Demodex mites usually act as commonsal on humans, but are potentially pathogen. Current findings suggest that these ectoparasites are significant for the pathogenesis of rosacea, a common facial dermatosis. In this paper, the current state of knowledge and the resultant consequences for therapy design are discussed.

Zusammenfassung

Demodex-Milben verhalten sich beim Menschen weitgehend als Kommensalen, sind aber potentiell pathogen. Aktuelle Erkenntnisse legen eine Bedeutung dieser Ektoparasiten für die Pathogenese der Rosazea, einer häufigen Gesichtsdermatose, nahe. In dieser Arbeit sollen der gegenwärtige Kenntnisstand und die daraus resultierenden Konsequenzen für die Therapiegestaltung erörtert werden.


Demodex-Milben als Verstärker der Entzündung, Immunregulation durch Dermatokosmetik

Die Rosazea ist eine häufige chronisch-entzündliche Erkrankung der Gesichtshaut (und der Augen), von der 2 – 5 % der erwachsenen Bevölkerung in Deutschland betroffen sind, es handelt sich daher um eine „Volkskrankheit“ [3]. Sie wird auch als „Fluch der Kelten“ bezeichnet, da hellhäutige, sonnenempfindliche Individuen west- und nordeuropäischer Abstammung ein stark erhöhtes Erkrankungsrisiko aufweisen.
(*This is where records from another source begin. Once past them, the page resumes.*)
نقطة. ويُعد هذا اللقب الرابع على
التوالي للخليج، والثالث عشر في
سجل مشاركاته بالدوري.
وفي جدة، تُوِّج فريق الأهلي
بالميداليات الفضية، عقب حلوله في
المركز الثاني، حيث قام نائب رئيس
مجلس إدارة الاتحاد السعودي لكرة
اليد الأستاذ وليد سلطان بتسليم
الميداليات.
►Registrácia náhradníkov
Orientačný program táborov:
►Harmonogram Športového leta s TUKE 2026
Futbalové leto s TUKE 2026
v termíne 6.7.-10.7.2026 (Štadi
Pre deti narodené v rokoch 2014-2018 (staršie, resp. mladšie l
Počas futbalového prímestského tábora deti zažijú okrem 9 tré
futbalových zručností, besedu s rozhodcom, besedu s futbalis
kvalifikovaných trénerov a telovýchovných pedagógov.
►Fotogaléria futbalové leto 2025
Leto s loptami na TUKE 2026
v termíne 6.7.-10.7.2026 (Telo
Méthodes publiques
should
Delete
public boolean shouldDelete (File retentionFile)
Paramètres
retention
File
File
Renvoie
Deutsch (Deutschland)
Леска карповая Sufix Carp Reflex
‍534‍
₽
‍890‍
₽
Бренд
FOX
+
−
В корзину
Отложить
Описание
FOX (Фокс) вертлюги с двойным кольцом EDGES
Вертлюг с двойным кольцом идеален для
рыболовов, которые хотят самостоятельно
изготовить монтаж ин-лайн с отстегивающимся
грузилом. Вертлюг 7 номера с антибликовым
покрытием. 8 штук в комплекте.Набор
Man unterscheidet ein Vorstadium (Prä-Rosazea oder Rosazea-Diathese) und drei Hauptstadien (Stadium I – III) (Abb. 1). Das klinische Bild ist gekennzeichnet durch zunächst anfallsartige vorübergehende (Flush-Reaktionen), später anhaltende Gesichtserytheme mit Teleangiektasien, schubartiges Auftreten von Papeln und Pusteln sowie diffuse Bindegewebs- und Talgdrüsenhyperplasien mit Phymen. In allen Stadien findet sich eine extreme Empfindlichkeit der Gesichtshaut auf geringe Reize. Die Lebensqualität der Rosazeapatienten ist deutlich eingeschränkt, jedoch in geringerem Maße als bei Psoriasis vulgaris oder atopischem Ekzem.

Abb. 1: Rosacea papulopustulosa (Stadium II der Rosazea). Papulopusteln auf gerötetem Grund.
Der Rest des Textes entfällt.